What you have to do: Output the first line below and each one after it, exactly, up to and including the line holding "RENDEZ-VOUS LIVRESQUES". Pictures should not be copied.

Page images and extracted text:
BEGIN

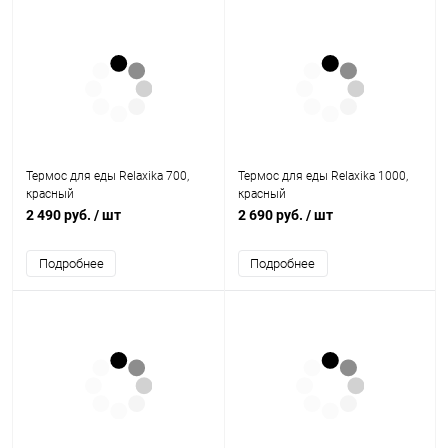
Термос для еды Relaxika 700,
Термос для еды Relaxika 1000,
красный
красный
2 490 руб.
/ шт
2 690 руб.
/ шт
Подробнее
Подробнее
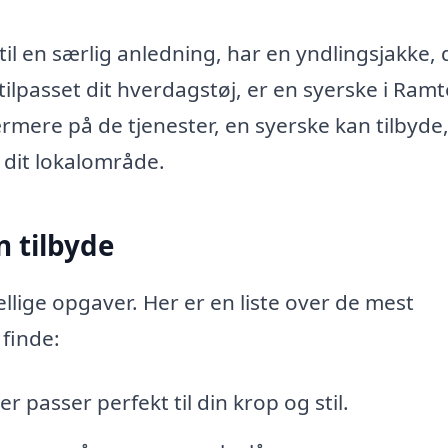
til en særlig anledning, har en yndlingsjakke, 
e tilpasset dit hverdagstøj, er en syerske i Ram
e nærmere på de tjenester, en syerske kan tilbyde
 dit lokalområde.
n tilbyde
lige opgaver. Her er en liste over de mest
 finde:
er passer perfekt til din krop og stil.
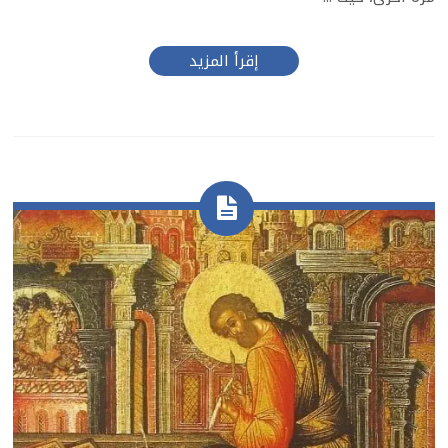
إقرأ المزيد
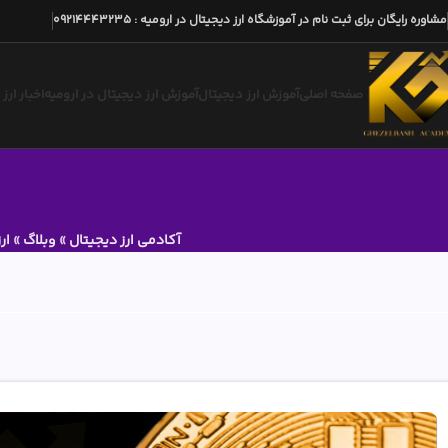
مشاوره رایگان برای ثبت نام در آموزشگاه ارز دیجیتال در ارومیه
:
09214443235
صفحه اصلی
آموزش ارز دیجیتال
آموزش ارز دیجیتال در ارومیه
اخبار ارز
آکادمی ارز دیجیتال
»
وبلاگ
»
ار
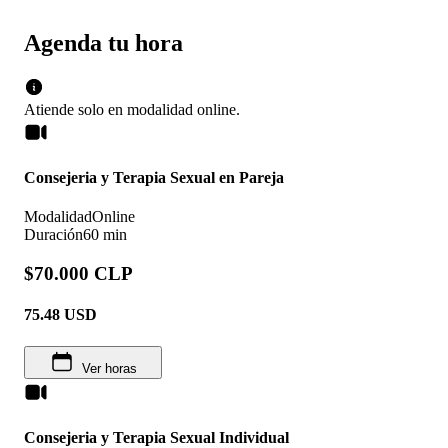
Agenda tu hora
Atiende solo en
modalidad
online
.
Consejeria y Terapia Sexual en Pareja
Modalidad
Online
Duración
60 min
$70.000 CLP
75.48
USD
Ver horas
Consejeria y Terapia Sexual Individual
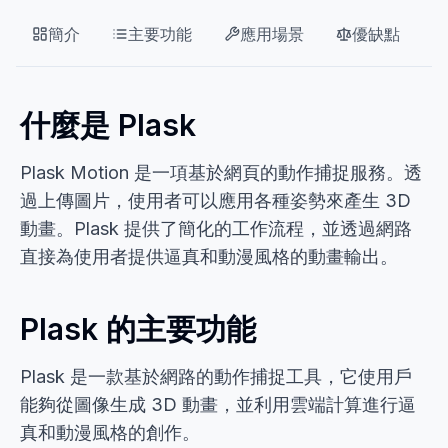
簡介
主要功能
應用場景
優缺點
什麼是 Plask
Plask Motion 是一項基於網頁的動作捕捉服務。透
過上傳圖片，使用者可以應用各種姿勢來產生 3D
動畫。Plask 提供了簡化的工作流程，並透過網路
直接為使用者提供逼真和動漫風格的動畫輸出。
Plask 的主要功能
Plask 是一款基於網路的動作捕捉工具，它使用戶
能夠從圖像生成 3D 動畫，並利用雲端計算進行逼
真和動漫風格的創作。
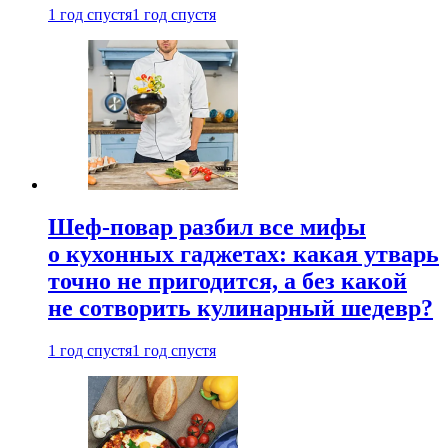
1 год спустя
1 год спустя
Шеф-повар разбил все мифы
о кухонных гаджетах: какая утварь
точно не пригодится, а без какой
не сотворить кулинарный шедевр?
1 год спустя
1 год спустя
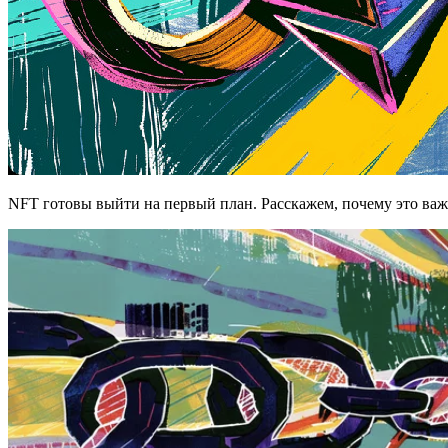
NFT готовы выйти на первый план. Расскажем, почему это важ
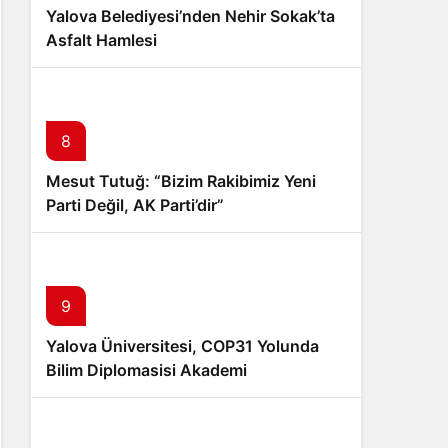
Yalova Belediyesi’nden Nehir Sokak’ta
Asfalt Hamlesi
8
Mesut Tutuğ: “Bizim Rakibimiz Yeni
Parti Değil, AK Parti’dir”
9
Yalova Üniversitesi, COP31 Yolunda
Bilim Diplomasisi Akademi
Lansmanında Yerini Aldı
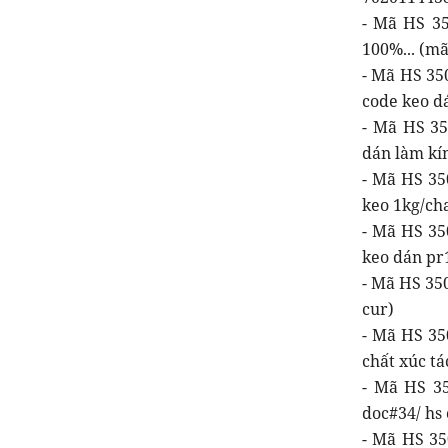
- Mã HS 35
100%... (mã
- Mã HS 35
code keo d
- Mã HS 35
dán làm kí
- Mã HS 3
keo 1kg/cha
- Mã HS 35
keo dán pr
- Mã HS 350
cur)
- Mã HS 350
chất xúc tá
- Mã HS 35
doc#34/ hs
- Mã HS 350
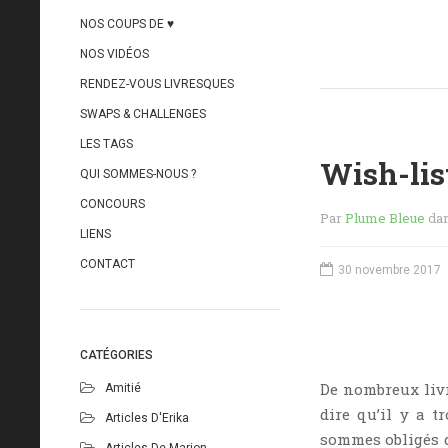
NOS COUPS DE ♥
NOS VIDÉOS
RENDEZ-VOUS LIVRESQUES
SWAPS & CHALLENGES
LES TAGS
Wish-list
QUI SOMMES-NOUS ?
CONCOURS
Par
Plume Bleue
da
LIENS
CONTACT
30 novembre 2017
CATÉGORIES
De nombreux liv
Amitié
dire qu’il y a t
Articles D'Erika
sommes obligés d
Articles De Marion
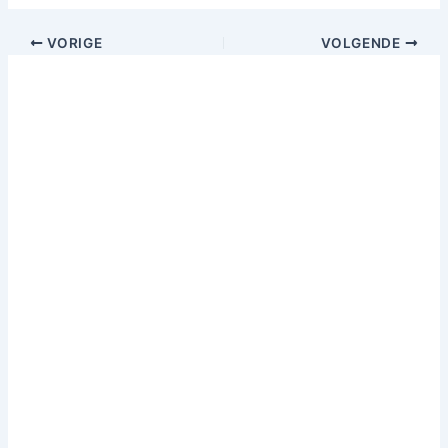
VORIGE
VOLGENDE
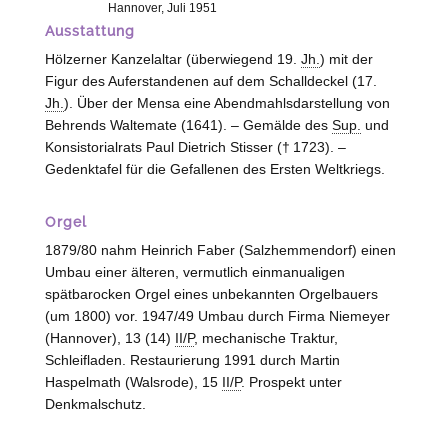
Hannover, Juli 1951
Ausstattung
Hölzerner Kanzelaltar (überwiegend 19.
Jh.
) mit der
Figur des Auferstandenen auf dem Schalldeckel (17.
Jh.
). Über der Mensa eine Abendmahlsdarstellung von
Behrends Waltemate (1641). – Gemälde des
Sup.
und
Konsistorialrats Paul Dietrich Stisser († 1723). –
Gedenktafel für die Gefallenen des Ersten Weltkriegs.
Orgel
1879/80 nahm Heinrich Faber (
Salzhemmendorf
) einen
Umbau einer älteren, vermutlich einmanualigen
spätbarocken Orgel eines unbekannten Orgelbauers
(um 1800) vor. 1947/49 Umbau durch Firma Niemeyer
(
Hannover
), 13 (14)
II/P
, mechanische Traktur,
Schleifladen. Restaurierung 1991 durch Martin
Haspelmath (
Walsrode
), 15
II/P
. Prospekt unter
Denkmalschutz.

END

Your solution:
Термос для еды Relaxika 700,
Термос для еды Relaxika 1000,
красный
красный
2 490 руб.
/ шт
2 690 руб.
/ шт
Подробнее
Подробнее
til en særlig anledning, har en yndlingsjakke, 
e tilpasset dit hverdagstøj, er en syerske i Ram
e nærmere på de tjenester, en syerske kan tilbyde
 dit lokalområde.
n tilbyde
lige opgaver. Her er en liste over de mest
 finde:
er passer perfekt til din krop og stil.
إقرأ المزيد
مشاوره رایگان برای ثبت نام در آموزشگاه ارز دیجیتال در ارومیه
:
09214443235
صفحه اصلی
آموزش ارز دیجیتال
آموزش ارز دیجیتال در ارومیه
اخبار ارز
آکادمی ارز دیجیتال
»
وبلاگ
»
ار
Agenda tu hora
Atiende solo en
modalidad
online
.
Consejeria y Terapia Sexual en Pareja
Modalidad
Online
Duración
60 min
$70.000 CLP
75.48
USD
Ver horas
Consejeria y Terapia Sexual Individual
簡介
主要功能
應用場景
優缺點
什麼是 Plask
Plask Motion 是一項基於網頁的動作捕捉服務。透
過上傳圖片，使用者可以應用各種姿勢來產生 3D
動畫。Plask 提供了簡化的工作流程，並透過網路
直接為使用者提供逼真和動漫風格的動畫輸出。
Plask 的主要功能
Plask 是一款基於網路的動作捕捉工具，它使用戶
能夠從圖像生成 3D 動畫，並利用雲端計算進行逼
真和動漫風格的創作。
1 год спустя
1 год спустя
Шеф-повар разбил все мифы
о кухонных гаджетах: какая утварь
точно не пригодится, а без какой
не сотворить кулинарный шедевр?
1 год спустя
1 год спустя
NFT готовы выйти на первый план. Расскажем, почему это важ
Yalova Belediyesi’nden Nehir Sokak’ta
Asfalt Hamlesi
8
Mesut Tutuğ: “Bizim Rakibimiz Yeni
Parti Değil, AK Parti’dir”
9
Yalova Üniversitesi, COP31 Yolunda
Bilim Diplomasisi Akademi
Lansmanında Yerini Aldı
- Mã HS 35
100%... (mã
- Mã HS 35
code keo d
- Mã HS 35
dán làm kí
- Mã HS 3
keo 1kg/cha
- Mã HS 35
keo dán pr
- Mã HS 350
cur)
- Mã HS 350
chất xúc tá
- Mã HS 35
doc#34/ hs
- Mã HS 350
NOS COUPS DE ♥
NOS VIDÉOS
RENDEZ-VOUS LIVRESQUES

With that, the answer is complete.